*** PROVIDED INFORMATION Section Begins ***
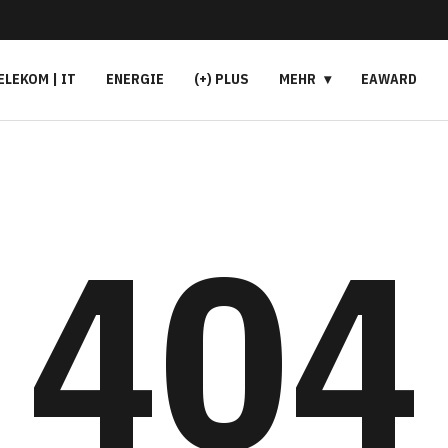
ELEKOM | IT
ENERGIE
(+) PLUS
MEHR
EAWARD
404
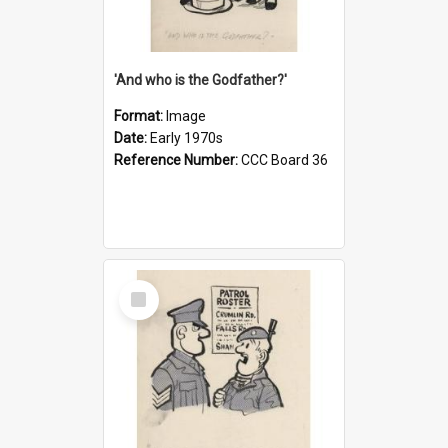
'And who is the Godfather?'
Format:
Image
Date:
Early 1970s
Reference Number:
CCC Board 36
Select
Item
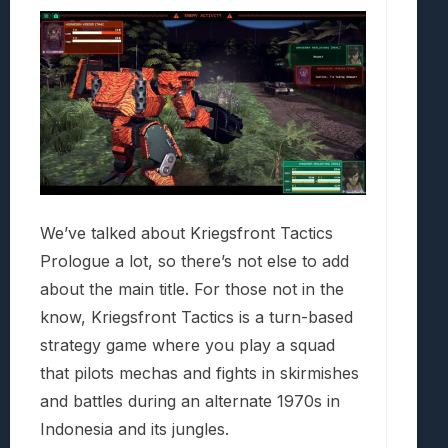
We’ve talked about Kriegsfront Tactics
Prologue a lot, so there’s not else to add
about the main title. For those not in the
know, Kriegsfront Tactics is a turn-based
strategy game where you play a squad
that pilots mechas and fights in skirmishes
and battles during an alternate 1970s in
Indonesia and its jungles.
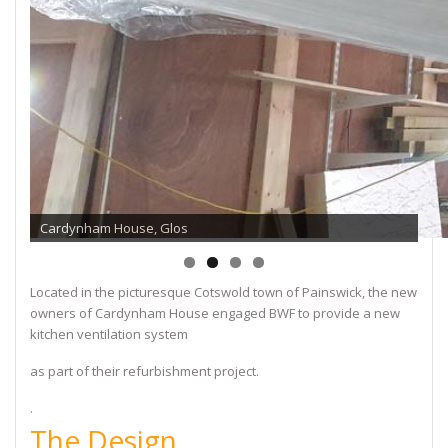
Cardynham House, Glos
Located in the picturesque Cotswold town of Painswick, the new
owners of Cardynham House engaged BWF to provide a new
kitchen ventilation system
as part of their refurbishment project.
.
The Design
*** PROVIDED INFORMATION Section Ends ***
* PROBLEM TO WORK ON *
Restate the lines of the records exactly, starting at the first and stopping after the line with "know, Kriegsfront Tactics is a turn-based". Leave out any picture.

* SOLUTION TO THIS PROBLEM *
ELEKOM | IT
ENERGIE
(+) PLUS
MEHR
EAWARD
404
'And who is the Godfather?'
Format:
Image
Date:
Early 1970s
Reference Number:
CCC Board 36
Select
Item
We’ve talked about Kriegsfront Tactics
Prologue a lot, so there’s not else to add
about the main title. For those not in the
know, Kriegsfront Tactics is a turn-based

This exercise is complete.